Почти месяц на леднике не пошел конечности на пользу. Я разглядывал шестипалый обрубок, покрытый трупными пятнами, со странным чувством. Как и имя «Хаймлад Скъельдингас», это когда-то было мной, но сейчас мне не принадлежало.
Мумифицировать ее по совету доктора Альпина не получилось бы — она подгнила и ощутимо воняла. Я захватил руку с собой на прогулку и оставил у муравейника. Через пару дней располагал скелетом шестипалой кисти. Велел инкрустировать ее серебром — получился шикарный талисман. Жуткий и стильный.
— О боги, Элвин! Это отвратительно, — сморщилась Франческа, разглядывая выкидыш моего черного чувства юмора.
— Не говорите глупостей, сеньорита. Очень симпатичная рука. Нас с ней многое объединяет, мы столько пережили вместе.
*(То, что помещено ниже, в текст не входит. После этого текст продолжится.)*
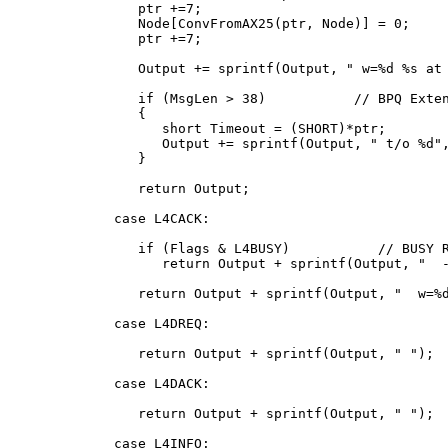
      ptr +=7;

      Node[ConvFromAX25(ptr, Node)] = 0;

      ptr +=7;

      Output += sprintf(Output, "
 w=%d %s at 
      if (MsgLen > 38)           // BPQ Exten
      {

         short Timeout = (SHORT)*ptr;

         Output += sprintf(Output, " t/o %d",
      }

      return Output;

   case L4CACK:

      if (Flags & L4BUSY)           // BUSY R
         return Output + sprintf(Output, " 
 
      return Output + sprintf(Output, " 
 w=%
   case L4DREQ:

      return Output + sprintf(Output, " 
");

   case L4DACK:

      return Output + sprintf(Output, " 
");

   case L4INFO:
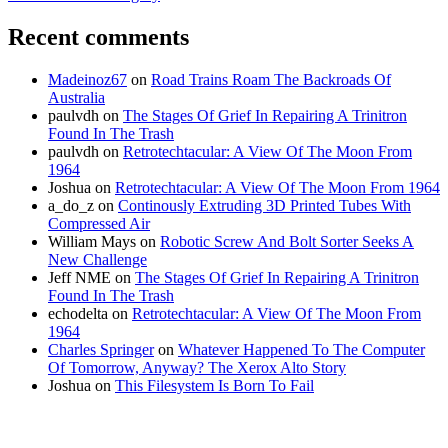
Recent comments
Madeinoz67
on
Road Trains Roam The Backroads Of
Australia
paulvdh
on
The Stages Of Grief In Repairing A Trinitron
Found In The Trash
paulvdh
on
Retrotechtacular: A View Of The Moon From
1964
Joshua
on
Retrotechtacular: A View Of The Moon From 1964
a_do_z
on
Continously Extruding 3D Printed Tubes With
Compressed Air
William Mays
on
Robotic Screw And Bolt Sorter Seeks A
New Challenge
Jeff NME
on
The Stages Of Grief In Repairing A Trinitron
Found In The Trash
echodelta
on
Retrotechtacular: A View Of The Moon From
1964
Charles Springer
on
Whatever Happened To The Computer
Of Tomorrow, Anyway? The Xerox Alto Story
Joshua
on
This Filesystem Is Born To Fail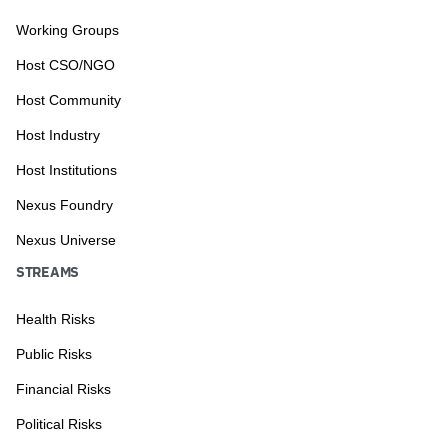
Working Groups
Host CSO/NGO
Host Community
Host Industry
Host Institutions
Nexus Foundry
Nexus Universe
STREAMS
Health Risks
Public Risks
Financial Risks
Political Risks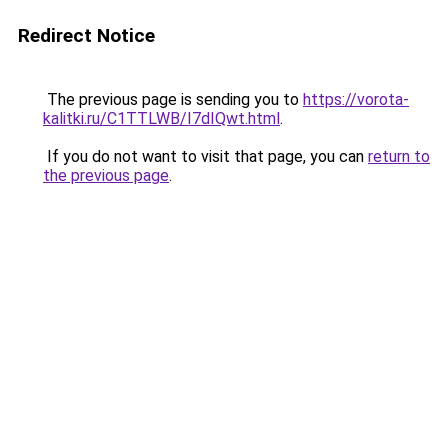
Redirect Notice
The previous page is sending you to
https://vorota-
kalitki.ru/C1TTLWB/I7dIQwt.html
.
If you do not want to visit that page, you can
return to
the previous page
.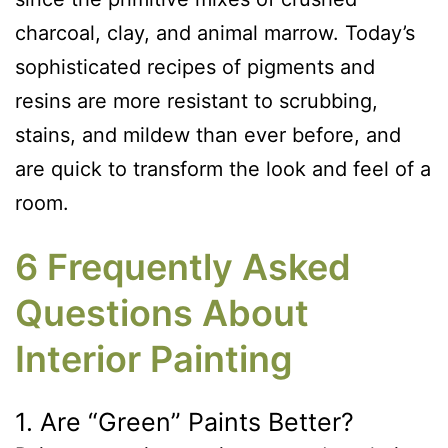
charcoal, clay, and animal marrow. Today’s
sophisticated recipes of pigments and
resins are more resistant to scrubbing,
stains, and mildew than ever before, and
are quick to transform the look and feel of a
room.
6 Frequently Asked
Questions About
Interior Painting
1. Are “Green” Paints Better?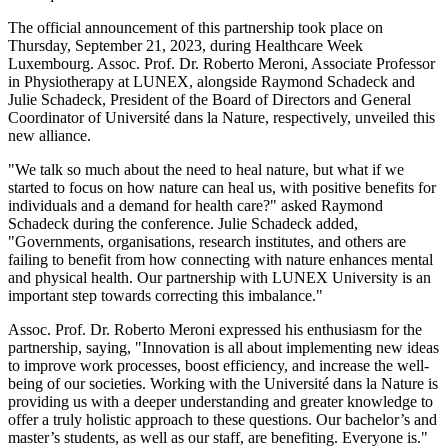
The official announcement of this partnership took place on
Thursday, September 21, 2023, during Healthcare Week
Luxembourg. Assoc. Prof. Dr. Roberto Meroni, Associate Professor
in Physiotherapy at LUNEX, alongside Raymond Schadeck and
Julie Schadeck, President of the Board of Directors and General
Coordinator of Université dans la Nature, respectively, unveiled this
new alliance.
"We talk so much about the need to heal nature, but what if we
started to focus on how nature can heal us, with positive benefits for
individuals and a demand for health care?" asked Raymond
Schadeck during the conference. Julie Schadeck added,
"Governments, organisations, research institutes, and others are
failing to benefit from how connecting with nature enhances mental
and physical health. Our partnership with LUNEX University is an
important step towards correcting this imbalance."
Assoc. Prof. Dr. Roberto Meroni expressed his enthusiasm for the
partnership, saying, "Innovation is all about implementing new ideas
to improve work processes, boost efficiency, and increase the well-
being of our societies. Working with the Université dans la Nature is
providing us with a deeper understanding and greater knowledge to
offer a truly holistic approach to these questions. Our bachelor’s and
master’s students, as well as our staff, are benefiting. Everyone is."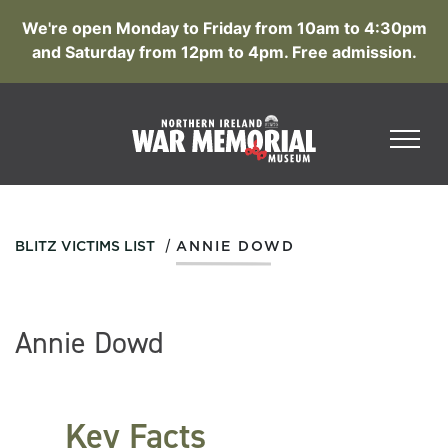
We're open Monday to Friday from 10am to 4:30pm
and Saturday from 12pm to 4pm. Free admission.
/
BLITZ VICTIMS LIST
ANNIE DOWD
Annie Dowd
Key Facts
Согласись, что сжечь ее после такого было бы предательством с моей стороны?
Она посмотрела на меня, как смотрят на скорбного разумом, но любимого человека.
— Зачем ты делаешь вид, что это смешно?
— Во-первых, это действительно смешно. А, во-вторых, чтобы не превращаться в нытика. Тут можно или пафосно страдать, или глумиться. Предпочитаю второе.
Франческа
— Как ты думаешь, может приделать крюк вместо кисти? Я где-то читал, что пираты использовали их.
— Крюк? — от одной этой мысли становится смешно. — Ты серьезно?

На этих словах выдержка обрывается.